What has surprised me most about the episodes I’ve seen so far is what a huge role Tommy’s gayness plays in the series. It’s not a throwaway fact for diversity points, or a way to get out of giving her a love interest. The suggestion of it starts out as a joke — “It would explain a lot,” the mayor’s chief of staff tells him when he says that, no, he didn’t ask about it in their interview, “gay people are more independent-minded, by definition, because they’re diverging from the majority view!” — but evolves into a facet of Tommy’s life that has caused her and her family major pain in the past, and something she struggles with whether or not to publicly disclose because she’s already making headlines and the conservatives are out to get her. Her sexuality, it seems, has been something of a personal and career liability, and part of the series will see her grappling to turn it into something empowering.

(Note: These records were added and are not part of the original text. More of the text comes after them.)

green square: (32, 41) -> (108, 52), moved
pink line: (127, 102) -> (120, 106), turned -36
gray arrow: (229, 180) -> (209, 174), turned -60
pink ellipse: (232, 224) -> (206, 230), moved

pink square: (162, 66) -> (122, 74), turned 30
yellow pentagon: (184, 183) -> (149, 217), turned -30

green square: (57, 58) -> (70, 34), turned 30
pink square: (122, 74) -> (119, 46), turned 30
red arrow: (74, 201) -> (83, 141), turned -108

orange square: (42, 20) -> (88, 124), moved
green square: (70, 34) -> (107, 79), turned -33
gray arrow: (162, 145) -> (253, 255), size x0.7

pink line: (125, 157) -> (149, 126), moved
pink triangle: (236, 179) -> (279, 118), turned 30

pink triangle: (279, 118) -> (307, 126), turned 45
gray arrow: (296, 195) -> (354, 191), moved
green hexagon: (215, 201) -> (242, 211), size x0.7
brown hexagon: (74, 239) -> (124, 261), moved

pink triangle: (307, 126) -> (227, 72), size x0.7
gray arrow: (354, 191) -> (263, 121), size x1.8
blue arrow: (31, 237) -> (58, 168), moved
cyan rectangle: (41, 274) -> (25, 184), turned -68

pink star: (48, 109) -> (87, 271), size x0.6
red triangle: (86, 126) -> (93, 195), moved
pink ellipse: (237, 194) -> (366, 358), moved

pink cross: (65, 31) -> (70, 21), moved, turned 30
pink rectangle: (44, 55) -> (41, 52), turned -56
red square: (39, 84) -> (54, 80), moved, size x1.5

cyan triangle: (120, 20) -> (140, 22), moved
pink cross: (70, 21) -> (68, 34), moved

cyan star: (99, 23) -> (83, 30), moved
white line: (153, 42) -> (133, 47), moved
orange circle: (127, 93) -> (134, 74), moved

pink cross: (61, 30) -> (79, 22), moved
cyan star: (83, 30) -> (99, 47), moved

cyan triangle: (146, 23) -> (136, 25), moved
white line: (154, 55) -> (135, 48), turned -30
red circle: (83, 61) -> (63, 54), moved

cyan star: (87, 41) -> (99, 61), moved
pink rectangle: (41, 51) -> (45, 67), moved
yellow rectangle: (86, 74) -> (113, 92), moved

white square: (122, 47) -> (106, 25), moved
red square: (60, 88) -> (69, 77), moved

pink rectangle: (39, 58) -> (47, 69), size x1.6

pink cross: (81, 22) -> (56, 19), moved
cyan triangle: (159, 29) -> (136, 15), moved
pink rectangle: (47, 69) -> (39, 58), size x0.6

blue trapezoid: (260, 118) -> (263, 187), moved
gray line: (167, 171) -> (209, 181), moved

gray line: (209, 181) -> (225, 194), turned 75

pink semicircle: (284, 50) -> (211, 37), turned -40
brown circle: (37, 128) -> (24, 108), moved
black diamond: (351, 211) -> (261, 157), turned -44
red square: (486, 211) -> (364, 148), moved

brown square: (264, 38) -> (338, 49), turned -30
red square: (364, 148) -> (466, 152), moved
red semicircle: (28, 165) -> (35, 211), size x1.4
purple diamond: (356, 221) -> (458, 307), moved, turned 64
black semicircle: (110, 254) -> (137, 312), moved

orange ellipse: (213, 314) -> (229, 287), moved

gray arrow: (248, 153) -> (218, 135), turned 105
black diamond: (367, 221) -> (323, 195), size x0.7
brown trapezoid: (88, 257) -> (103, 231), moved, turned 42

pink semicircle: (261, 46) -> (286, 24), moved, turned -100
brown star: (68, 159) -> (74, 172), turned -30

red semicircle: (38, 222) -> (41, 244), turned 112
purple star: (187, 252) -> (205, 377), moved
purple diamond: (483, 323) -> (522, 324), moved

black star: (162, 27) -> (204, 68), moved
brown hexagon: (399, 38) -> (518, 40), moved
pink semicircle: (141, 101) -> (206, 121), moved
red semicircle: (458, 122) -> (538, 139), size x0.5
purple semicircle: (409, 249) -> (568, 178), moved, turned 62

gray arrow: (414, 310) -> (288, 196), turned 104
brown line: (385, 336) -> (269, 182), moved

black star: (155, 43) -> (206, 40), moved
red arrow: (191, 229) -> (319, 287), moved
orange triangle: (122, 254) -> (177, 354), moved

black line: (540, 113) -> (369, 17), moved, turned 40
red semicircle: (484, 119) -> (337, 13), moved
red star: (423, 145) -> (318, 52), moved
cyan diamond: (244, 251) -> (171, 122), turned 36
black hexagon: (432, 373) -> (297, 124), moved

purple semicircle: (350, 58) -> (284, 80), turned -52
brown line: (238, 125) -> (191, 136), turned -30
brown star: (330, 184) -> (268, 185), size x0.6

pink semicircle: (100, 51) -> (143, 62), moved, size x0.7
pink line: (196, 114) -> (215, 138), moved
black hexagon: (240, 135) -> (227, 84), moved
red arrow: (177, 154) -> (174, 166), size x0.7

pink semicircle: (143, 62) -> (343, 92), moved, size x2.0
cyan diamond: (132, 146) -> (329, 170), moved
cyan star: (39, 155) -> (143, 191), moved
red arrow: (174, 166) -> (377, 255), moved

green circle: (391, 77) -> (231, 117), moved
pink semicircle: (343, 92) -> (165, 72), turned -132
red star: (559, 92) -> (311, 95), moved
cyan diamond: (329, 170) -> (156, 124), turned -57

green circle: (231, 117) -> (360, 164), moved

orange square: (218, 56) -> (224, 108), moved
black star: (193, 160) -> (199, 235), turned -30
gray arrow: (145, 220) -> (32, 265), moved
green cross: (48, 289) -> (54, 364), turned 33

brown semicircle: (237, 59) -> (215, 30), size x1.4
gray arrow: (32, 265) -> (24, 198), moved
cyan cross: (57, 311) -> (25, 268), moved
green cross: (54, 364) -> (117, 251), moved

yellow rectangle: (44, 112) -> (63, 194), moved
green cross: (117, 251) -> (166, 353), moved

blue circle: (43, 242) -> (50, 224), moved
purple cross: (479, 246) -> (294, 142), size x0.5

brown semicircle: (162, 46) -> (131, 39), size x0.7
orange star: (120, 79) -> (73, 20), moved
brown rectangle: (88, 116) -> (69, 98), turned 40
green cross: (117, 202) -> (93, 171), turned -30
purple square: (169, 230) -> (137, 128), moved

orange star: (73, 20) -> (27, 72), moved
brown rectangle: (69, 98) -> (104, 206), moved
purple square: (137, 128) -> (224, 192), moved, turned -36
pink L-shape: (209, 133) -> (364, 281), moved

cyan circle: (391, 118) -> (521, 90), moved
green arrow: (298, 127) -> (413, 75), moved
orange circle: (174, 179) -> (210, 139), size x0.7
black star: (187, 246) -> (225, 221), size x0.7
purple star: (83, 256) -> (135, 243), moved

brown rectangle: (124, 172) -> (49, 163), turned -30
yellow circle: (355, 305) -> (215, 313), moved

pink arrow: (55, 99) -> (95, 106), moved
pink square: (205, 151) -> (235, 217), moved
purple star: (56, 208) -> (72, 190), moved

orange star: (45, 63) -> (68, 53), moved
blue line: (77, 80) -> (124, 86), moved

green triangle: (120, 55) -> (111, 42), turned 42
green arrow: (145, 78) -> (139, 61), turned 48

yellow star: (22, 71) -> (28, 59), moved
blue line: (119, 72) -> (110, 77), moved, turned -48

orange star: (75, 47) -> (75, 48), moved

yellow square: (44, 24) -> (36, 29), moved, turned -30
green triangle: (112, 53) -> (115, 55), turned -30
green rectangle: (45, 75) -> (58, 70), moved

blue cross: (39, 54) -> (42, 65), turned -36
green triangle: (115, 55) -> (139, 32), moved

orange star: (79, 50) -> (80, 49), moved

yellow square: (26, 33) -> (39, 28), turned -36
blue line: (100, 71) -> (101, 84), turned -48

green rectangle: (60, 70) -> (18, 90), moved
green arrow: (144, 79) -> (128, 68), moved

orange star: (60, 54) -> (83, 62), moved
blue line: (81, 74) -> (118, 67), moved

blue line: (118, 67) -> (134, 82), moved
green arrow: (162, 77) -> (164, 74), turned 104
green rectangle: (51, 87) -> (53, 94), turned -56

What didn’t surprise me is Tommy’s no starry-eyed protagonist with plans to reform the Los Angeles police department with her big dreams an even bigger heart. She’s not Nurse Jackie (although I did cringe every time she took a sip of alcohol), but this is also no glossy girl power series. There’s no way an actress with Falco’s storied career and her collection of trophies — three Emmys, two Golden Globes, and five Screen Actors Guild Awards — was coming back to broadcast TV without a good reason, and that reason is series creator Paul Albert Attanasio, who was the co-creator an executive producer of House. Tommy doesn’t have a whole lot in common with Hugh Laurie’s antisocial, misanthropic medical genius, but there are inescapable shades of comparison between the two shows.
A middle aged lesbian character with such power is a rare thing to see on TV. But it is quite a complicated intersection — between mostly well-received LGBTQ representation, decades of distortion about POC on crime TV, and IRL racist policing — for any actress, even one of Edie Falco’s caliber, to step into. Only time will tell if the series will reckon with the multiple difficult legacies of a genre it seems to want to elevate.
Editor’s note: An earlier version of this review did not include important context about police brutality against people of color and LGBTQ people, the history of LGBTQ women characters on crime TV, and research about the negative effects of crime TV stereotypes on people of color that we feel is necessary to understand the full scope of Tommy. As a part of queer independent media it’s our responsibility to criticize and recognize the systemic violence and injustice that affects our communities, and we thank our readership for illuminating this oversight in the original. This review has been updated since its original publication.